Records drawn from a dataset
=-=-=-=-=
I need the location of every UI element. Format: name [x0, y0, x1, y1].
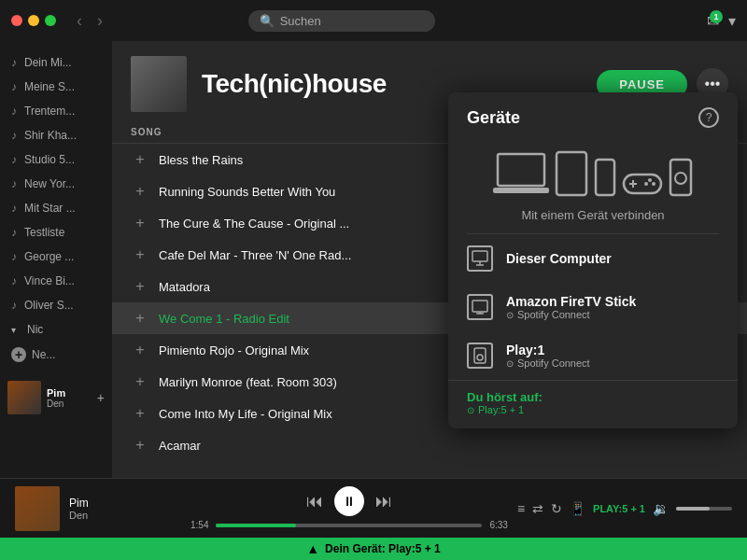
shuffle-button[interactable]: ⇄ [532, 501, 543, 516]
np-track-title: Pim [69, 497, 181, 510]
sidebar-item-label: Oliver S... [24, 299, 74, 312]
add-track-icon[interactable]: + [131, 310, 149, 327]
close-button[interactable] [11, 15, 22, 26]
music-icon: ♪ [11, 80, 17, 93]
listening-label: Du hörst auf: [467, 390, 719, 404]
forward-button[interactable]: › [92, 9, 108, 33]
repeat-button[interactable]: ↻ [551, 501, 562, 516]
add-track-icon[interactable]: + [131, 183, 149, 200]
next-button[interactable]: ⏭ [375, 492, 392, 511]
green-bar-label: Dein Gerät: Play:5 + 1 [325, 542, 441, 555]
spotify-connect-icon: ⊙ [506, 310, 514, 320]
sidebar-item-oliver-s[interactable]: ♪ Oliver S... [0, 293, 112, 317]
main-layout: ♪ Dein Mi... ♪ Meine S... ♪ Trentem... ♪… [0, 41, 747, 478]
play-pause-button[interactable]: ⏸ [334, 486, 364, 516]
sidebar-item-shir-kha[interactable]: ♪ Shir Kha... [0, 123, 112, 147]
svg-rect-2 [557, 152, 586, 195]
add-track-icon[interactable]: + [131, 278, 149, 295]
add-track-icon[interactable]: + [131, 373, 149, 390]
gamepad-icon [622, 169, 663, 197]
device-item-computer[interactable]: Dieser Computer [448, 234, 738, 283]
chevron-down-button[interactable]: ▾ [728, 12, 736, 30]
sidebar-item-label: Meine S... [24, 80, 75, 93]
notification-button[interactable]: ✉ 1 [707, 12, 719, 30]
volume-icon-button[interactable]: 🔉 [653, 501, 669, 516]
devices-help-button[interactable]: ? [698, 107, 719, 128]
play-device-label: PLAY:5 + 1 [593, 503, 645, 514]
green-bottom-bar[interactable]: ▲ Dein Gerät: Play:5 + 1 [0, 538, 747, 560]
search-input[interactable] [280, 14, 411, 28]
add-track-icon[interactable]: + [131, 151, 149, 168]
sidebar-add-track-button[interactable]: + [97, 390, 105, 405]
sidebar-item-testliste[interactable]: ♪ Testliste [0, 220, 112, 245]
sidebar-cover [7, 381, 41, 414]
back-button[interactable]: ‹ [71, 9, 88, 33]
svg-rect-15 [472, 301, 487, 312]
add-track-icon[interactable]: + [131, 342, 149, 358]
device-item-firetv[interactable]: Amazon FireTV Stick ⊙ Spotify Connect [448, 283, 738, 331]
device-name-firetv: Amazon FireTV Stick [506, 294, 719, 309]
music-icon: ♪ [11, 226, 17, 239]
sidebar-item-mit-star[interactable]: ♪ Mit Star ... [0, 196, 112, 220]
computer-icon [467, 245, 493, 272]
add-track-icon[interactable]: + [131, 246, 149, 263]
sidebar-item-label: Mit Star ... [24, 202, 76, 215]
svg-rect-0 [498, 154, 544, 186]
volume-bar[interactable] [676, 507, 732, 511]
sidebar-item-label: Dein Mi... [24, 56, 72, 69]
device-name-play1: Play:1 [506, 343, 719, 357]
spotify-connect-icon: ⊙ [506, 358, 514, 369]
svg-point-8 [652, 182, 655, 186]
add-track-icon[interactable]: + [131, 437, 149, 454]
add-track-icon[interactable]: + [131, 215, 149, 231]
progress-track[interactable] [216, 524, 482, 527]
monitor-icon [472, 250, 488, 267]
add-icon: + [11, 347, 26, 362]
device-info-play1: Play:1 ⊙ Spotify Connect [506, 343, 719, 369]
music-icon: ♪ [11, 105, 17, 118]
svg-point-19 [477, 355, 483, 360]
sidebar-item-nic[interactable]: ▾ Nic [0, 317, 112, 342]
up-arrow-icon: ▲ [306, 541, 319, 556]
firetv-icon [467, 294, 493, 320]
notification-badge: 1 [710, 10, 723, 23]
phone-icon [594, 158, 616, 197]
speaker-small-icon [472, 347, 488, 364]
sidebar-item-meine-s[interactable]: ♪ Meine S... [0, 75, 112, 99]
device-item-play1[interactable]: Play:1 ⊙ Spotify Connect [448, 331, 738, 380]
sidebar-item-label: Nic [27, 323, 43, 336]
sidebar-item-george[interactable]: ♪ George ... [0, 245, 112, 269]
sidebar-item-trentem[interactable]: ♪ Trentem... [0, 99, 112, 123]
sidebar-item-vince-bi[interactable]: ♪ Vince Bi... [0, 269, 112, 293]
sidebar-item-label: Vince Bi... [24, 274, 75, 287]
maximize-button[interactable] [45, 15, 56, 26]
sidebar-item-label: Shir Kha... [24, 129, 77, 142]
minimize-button[interactable] [28, 15, 39, 26]
add-track-icon[interactable]: + [131, 405, 149, 422]
song-column-label: SONG [131, 127, 162, 137]
collapse-arrow-icon: ▾ [11, 325, 16, 335]
prev-button[interactable]: ⏮ [306, 492, 323, 511]
music-icon: ♪ [11, 299, 17, 312]
sidebar-item-dein-mi[interactable]: ♪ Dein Mi... [0, 50, 112, 75]
svg-point-7 [648, 178, 652, 182]
titlebar-right: ✉ 1 ▾ [707, 12, 736, 30]
listening-on: Du hörst auf: ⊙ Play:5 + 1 [448, 380, 738, 428]
add-playlist-button[interactable]: + Ne... [0, 342, 112, 368]
play-device-icon: ⊙ [467, 405, 474, 415]
device-sub-firetv: ⊙ Spotify Connect [506, 309, 719, 320]
sidebar-item-label: Trentem... [24, 105, 75, 118]
sidebar-item-label: New Yor... [24, 177, 75, 190]
device-button[interactable]: 📱 [570, 501, 585, 516]
sidebar-item-new-yor[interactable]: ♪ New Yor... [0, 172, 112, 196]
sidebar-item-studio-5[interactable]: ♪ Studio 5... [0, 147, 112, 172]
play1-icon [467, 343, 493, 369]
music-icon: ♪ [11, 153, 17, 166]
queue-button[interactable]: ≡ [517, 501, 525, 516]
device-sub-play1: ⊙ Spotify Connect [506, 357, 719, 369]
search-bar[interactable]: 🔍 [248, 10, 435, 32]
device-name-computer: Dieser Computer [506, 251, 719, 266]
track-row[interactable]: + Acamar [112, 429, 747, 461]
svg-rect-12 [472, 251, 487, 261]
sidebar-now-playing: Pim Den + [0, 375, 112, 420]
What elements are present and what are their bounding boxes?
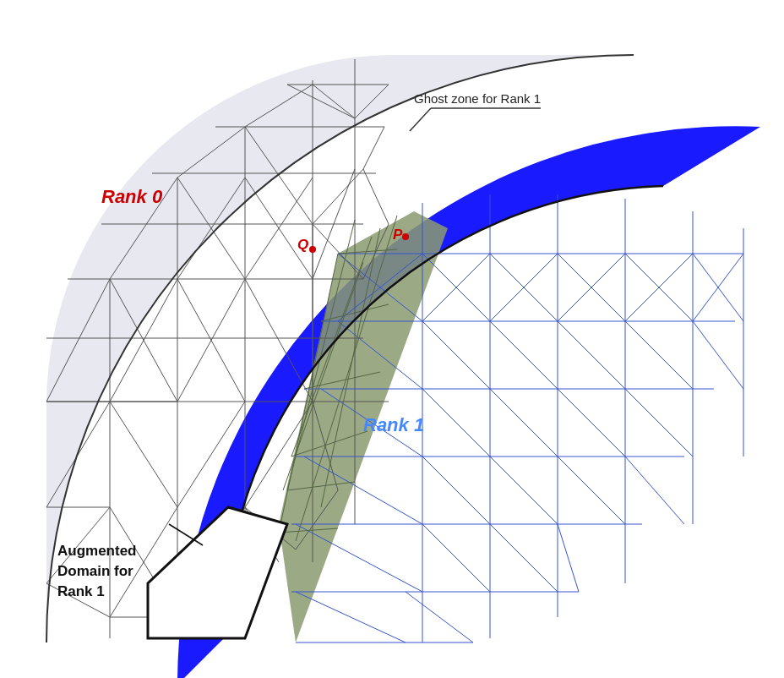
=-=-=-=-=
Count the lines in the entries where the string "name" appears, and report only the number.

**REPLY**:
4